══ Supplied data ══

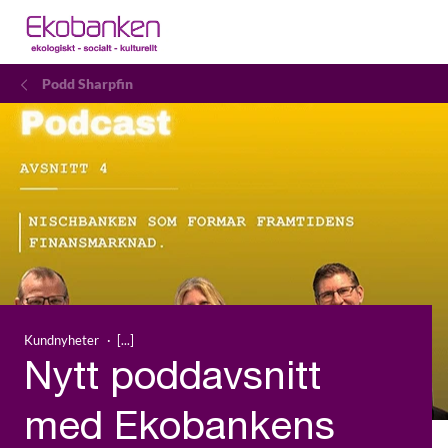
Podd Sharpfin
Kundnyheter
Nytt poddavsnitt
med Ekobankens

═══

Return the material above in exact form. Pictures stay out.

▶ _Answer below_:
Podd Sharpfin
Kundnyheter
Nytt poddavsnitt
med Ekobankens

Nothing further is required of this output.